Aim of the task: Count how many lines below contain the word "multe", then give that number alone.

--- Supplied information Enclosed Below ---

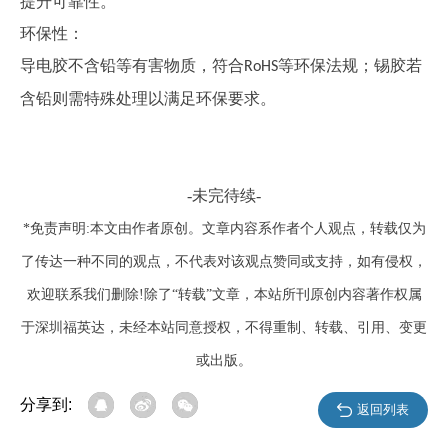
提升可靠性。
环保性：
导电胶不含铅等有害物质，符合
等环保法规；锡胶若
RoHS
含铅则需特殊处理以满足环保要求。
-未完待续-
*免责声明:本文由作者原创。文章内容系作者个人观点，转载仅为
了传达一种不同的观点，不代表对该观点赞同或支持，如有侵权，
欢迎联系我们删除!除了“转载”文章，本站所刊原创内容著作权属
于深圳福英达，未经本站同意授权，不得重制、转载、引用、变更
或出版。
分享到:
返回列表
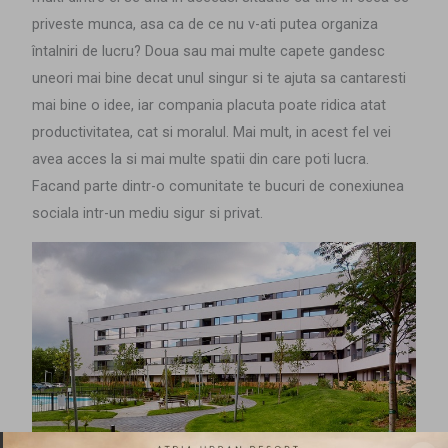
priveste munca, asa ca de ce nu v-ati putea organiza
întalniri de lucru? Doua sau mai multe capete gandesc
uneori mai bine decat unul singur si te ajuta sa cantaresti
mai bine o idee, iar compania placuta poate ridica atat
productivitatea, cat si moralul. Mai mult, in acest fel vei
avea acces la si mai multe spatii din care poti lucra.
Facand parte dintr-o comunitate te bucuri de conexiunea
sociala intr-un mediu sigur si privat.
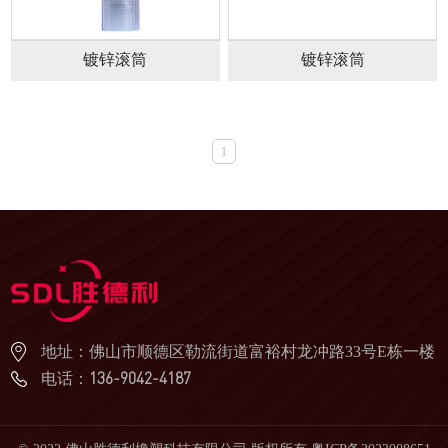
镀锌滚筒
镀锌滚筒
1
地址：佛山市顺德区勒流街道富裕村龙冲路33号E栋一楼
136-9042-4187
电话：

--- End of Enclosed Supplied information ---
--- Supplied information Enclosed Below ---

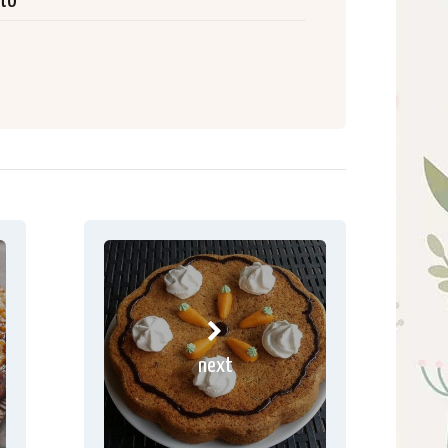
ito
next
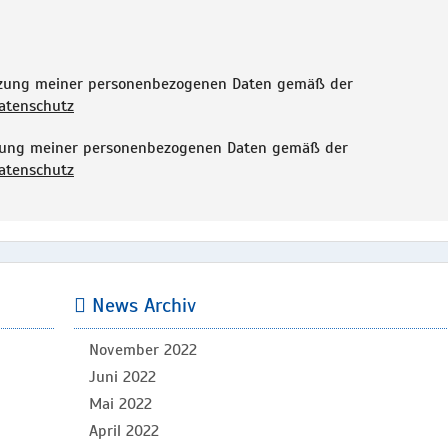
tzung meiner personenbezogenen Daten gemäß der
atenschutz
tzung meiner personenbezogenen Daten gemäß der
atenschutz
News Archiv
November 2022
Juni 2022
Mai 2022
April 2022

--- End of Enclosed Supplied information ---

Response below: 2